When your application is live, revenue is flowing, and players are online, a monitoring gap is not a hypothetical risk. It is a countdown.

This is how we built a complete, multi-tier alerting and observability system for an AI-native gaming client whose infrastructure spans Kafka, Redshift, AWS Bedrock, and a real-time game backend in full production.

The starting point

The client had good infrastructure. Built over 2 to 3 years by engineers who knew what they were doing. The problem was not bad code or bad architecture. The problem was that nobody would know when it stopped running well.

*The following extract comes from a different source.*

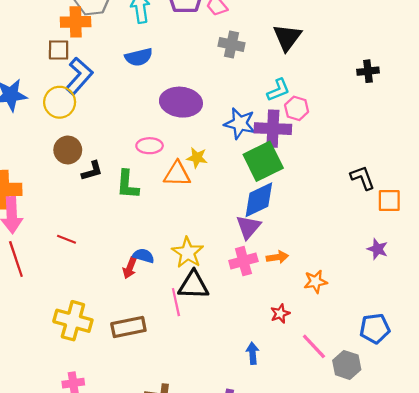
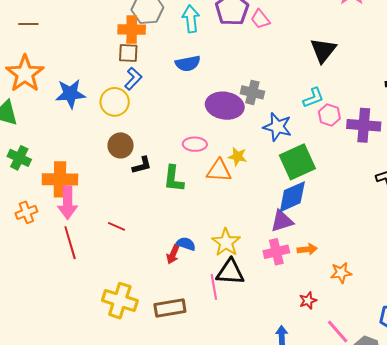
gray cross: (231, 45) -> (252, 92), moved
brown square: (59, 50) -> (128, 53), moved
blue L-shape: (79, 76) -> (133, 79), size x0.7
purple cross: (273, 129) -> (364, 125), moved
purple triangle: (248, 227) -> (282, 221), turned 30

Basic CloudWatch alarms existed for EC2 metrics. But there was no structured severity model, no on-call rotation, no escalation path, and no unified view across the full stack. One engineer checking a dashboard when something felt slow is not observability. It is guesswork.

The specific gaps that needed fixing:

No visibility into Kafka consumer lag or broker health
No alerting on AWS Bedrock API errors or cost anomalies
No on-call schedule, no escalation policy, no backup coverage
No log aggregation or correlation across services
Engineers being woken up for informational events that required no action

The stack we built around

Before writing a single alert rule, we mapped every component that could affect player experience or SLA.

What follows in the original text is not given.